Broadband Gone Down? Blame the Shoes

Joi Ito is an influential guy in new media circles, and he’s fretting about Mobile Internet. In his post “Is mobile Internet really such a good thing?“, he draws attention to some of the fundamental differences in business models between wired Internet and mobile Internet. It may all be IP packets at a technology level, but the way money flows around is very very different, and that’s what Joi is concerned about.

To briefly summarise his thoughts:

  • The mobile internet ecosystem is very regulated; either by government and law, or by the network operators and their own business plans
  • The operators are driven to pursue revenues “above the wire” (from applications) because the cost of their spectrum and networks is very high
  • A significant amount of money goes to vendors to make the network equipment – (infrastructure and, I guess, handsets)

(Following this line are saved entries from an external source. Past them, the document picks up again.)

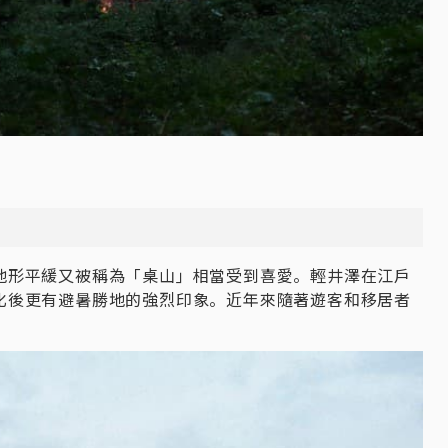
地形平緩又被稱為「桌山」相當受到喜愛。輕井澤在江戶
化後更有避暑勝地的強烈印象。近年來隨著遊客和移居者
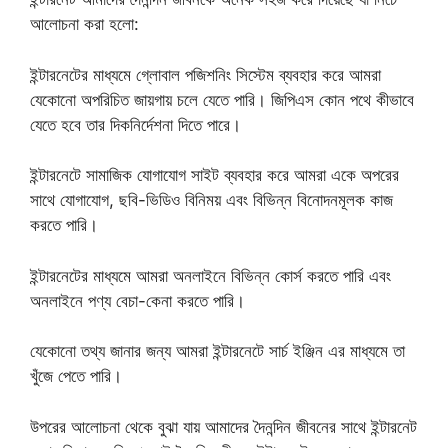
আলোচনা করা হলো:
ইন্টারনেটের মাধ্যমে গ্লোবাল পজিশনিং সিস্টেম ব্যবহার করে আমরা
যেকোনো অপরিচিত জায়গায় চলে যেতে পারি। জিপিএস কোন পথে কীভাবে
যেতে হবে তার দিকনির্দেশনা দিতে পারে।
ইন্টারনেটে সামাজিক যোগাযোগ সাইট ব্যবহার করে আমরা একে অপরের
সাথে যোগাযোগ, ছবি-ভিডিও বিনিময় এবং বিভিন্ন বিনোদনমূলক কাজ
করতে পারি।
ইন্টারনেটের মাধ্যমে আমরা অনলাইনে বিভিন্ন কোর্স করতে পারি এবং
অনলাইনে পণ্য বেচা-কেনা করতে পারি।
যেকোনো তথ্য জানার জন্য আমরা ইন্টারনেটে সার্চ ইঞ্জিন এর মাধ্যমে তা
খুঁজে পেতে পারি।
উপরের আলোচনা থেকে বুঝা যায় আমাদের দৈনন্দিন জীবনের সাথে ইন্টারনেট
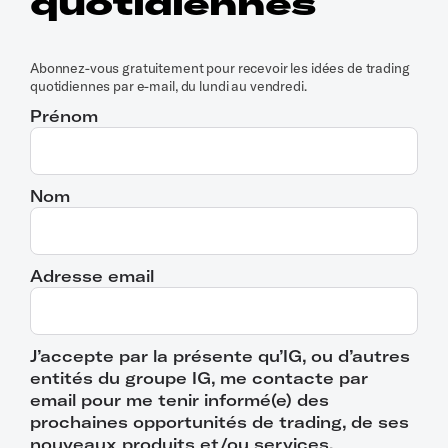
quotidiennes
Abonnez-vous gratuitement pour recevoir les idées de trading
quotidiennes par e-mail, du lundi au vendredi.
Prénom
Nom
Adresse email
J’accepte par la présente qu’IG, ou d’autres
entités du groupe IG, me contacte par
email pour me tenir informé(e) des
prochaines opportunités de trading, de ses
nouveaux produits et/ou services.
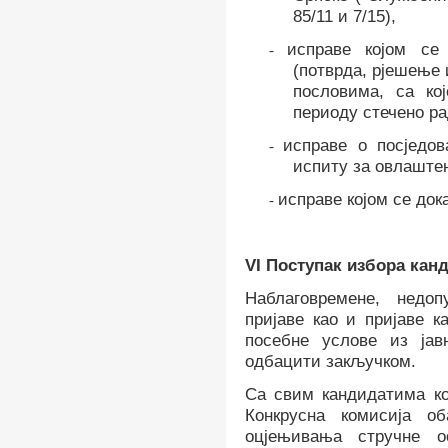
85/11 и 7/15),
исправе којом се
-
(потврда, рјешење 
пословима, са ко
периоду стечено ра
исправе о посједо
-
испиту за овлаштен
исправе којом се док
-
VI
Поступак избора кан
Наблаговремене, недо
пријаве као и пријаве к
посебне услове из јав
одбацити закључком.
Са свим кандидатима ко
Конкрусна комисија о
оцјењивања стручне о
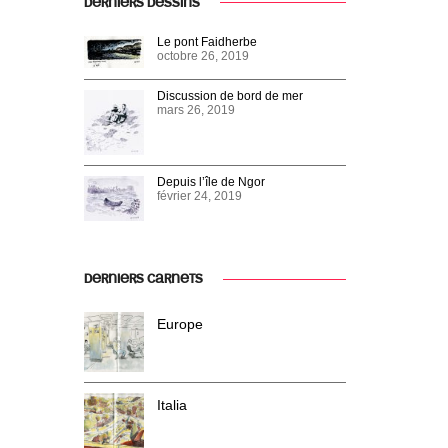
DERNIERS DESSINS
Le pont Faidherbe
octobre 26, 2019
Discussion de bord de mer
mars 26, 2019
Depuis l’île de Ngor
février 24, 2019
DERNIERS CARNETS
Europe
Italia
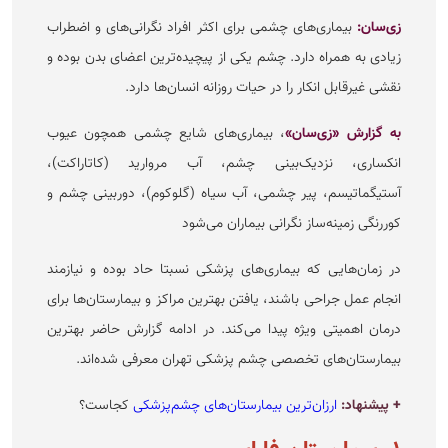
زی‌سان:
بیماری‌های چشمی برای اکثر افراد نگرانی‌های و اضطراب
زیادی به همراه دارد. چشم یکی از پیچیده‌ترین اعضای بدن بوده و
نقشی غیرقابل انکار را در حیات روزانه انسان‌ها دارد.
به گزارش «زی‌سان»
، بیماری‌های شایع چشمی همچون عیوب
انکساری، نزدیک‌بینی چشم، آب مروارید (کاتاراکت)،
آستیگماتیسم، پیر چشمی، آب سیاه (گلوکوم)، دوربینی چشم و
کوررنگی زمینه‌ساز نگرانی بیماران می‌شود
در زمان‌هایی که بیماری‌های پزشکی نسبتا حاد بوده و نیازمند
انجام عمل جراحی باشند، یافتن بهترین مراکز و بیمارستان‌ها برای
درمان اهمیتی ویژه پیدا می‌کند. در ادامه گزارش حاضر بهترین
بیمارستان‌های تخصصی چشم پزشکی تهران معرفی شده‌اند.
+ پیشنهاد:
ارزان‌ترین بیمارستان‌های چشم‌پزشکی
کجاست؟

It’s these issues which make Joi wonder if models that work on wired Internet will successfully transfer to mobile Internet.

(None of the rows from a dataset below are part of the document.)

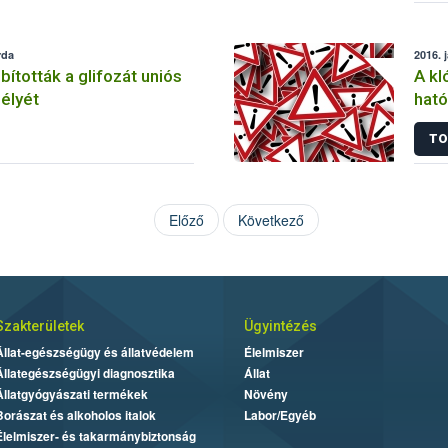
rda
2016. 
tották a glifozát uniós
A kl
élyét
ható
korl
TO
Előző
Következő
Szakterületek
Ügyintézés
Állat-egészségügy és állatvédelem
Élelmiszer
Állategészségügyi diagnosztika
Állat
Állatgyógyászati termékek
Növény
Borászat és alkoholos italok
Labor/Egyéb
Élelmiszer- és takarmánybiztonság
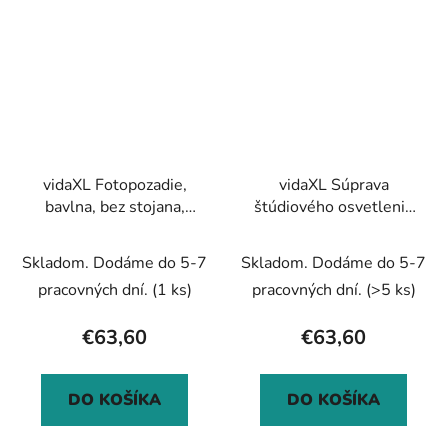
vidaXL Fotopozadie,
vidaXL Súprava
bavlna, bez stojana,
štúdiového osvetlenia
zelené 600x300 cm,
so statívmi a dáždnikmi
kľúčovacie
Skladom. Dodáme do 5-7
Skladom. Dodáme do 5-7
pracovných dní.
(1 ks)
pracovných dní.
(>5 ks)
€63,60
€63,60
DO KOŠÍKA
DO KOŠÍKA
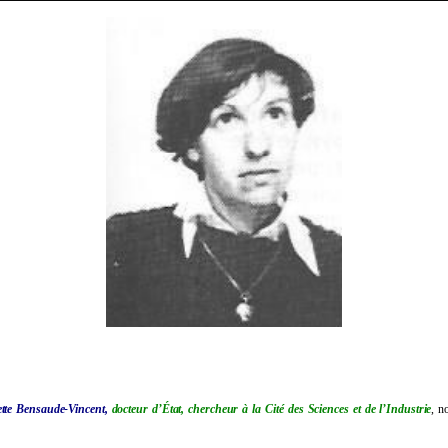
tte Bensaude-Vincent,
docteur d’État, chercheur à la Cité des Sciences et de l’Industrie
, n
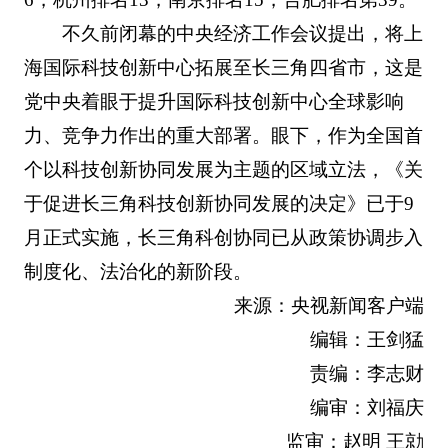
不久前闭幕的中央经济工作会议提出，将上
海国际科技创新中心拓展至长三角四省市，这是
党中央着眼于提升国际科技创新中心全球影响
力、竞争力作出的重大部署。眼下，作为全国首
个以科技创新协同发展为主题的区域立法，《关
于促进长三角科技创新协同发展的决定》已于9
月正式实施，长三角科创协同已从政策协调步入
制度化、法治化的新阶段。
来源：央视新闻客户端
编辑：王剑猛
责编：李志财
编审：刘福庆
监审：赵明 王勍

I think that if we move over to mobile too quickly we’re risking moving our game to a platform where the DNA is not what we’re used to on the Internet and most importantly, putting money in the pockets of people who do not redistribute it to startups, but instead feed giant vendor ecologies instead.

To me, the obvious differences between wired and mobile Internet are:

  • You pay for your computer and you probably expect to keep it for 3-4 years. You don’t pay (directly) for your mobile phone, and you probably want to change it every 1-2 years to keep “in fashion”.
  • Your wired connection is probably pretty cheap for your ISP to maintain, and has a significant amount of capacity that can be dedicated just to you. The spectrum for your mobile connection probably cost your Telco a huge amount of money, has to be shared amongst everyone in your immediate vicinity, and probably isn’t that spacious.
  • Because of the two reasons above, your wired ISP probably doesn’t see itself as a significant content provider and certainly wouldn’t try and take a cut of all the transactions processed across “the Internet”. Your Telco probably needs to create “above the wire” application based revenue to make their business plan stack up, and keep the money flowing to pay for new handsets and new network infrastructure.

It seems to me that the ideal mass-market mobile application would benefit from a network where:

  • The users pay for their own devices, and expect them to last some time
  • The network operator has low infrastructure and spectrum costs, and offers widespread coverage

Hmmmm… I wonder what technology could possibly fit that bill. Answers on a postcard please, copied to Joi Ito.

Seriously, it does serve to highlight again that a broadcast technology has unique strengths, even in a world apparently dominated by bi-directional IP. If you can come up with a set of applications that can be broadcast (or combined with a lightweight use of IP), then you’re going to have a massive advantage over the guys relying on the Telcos to enable their business plans.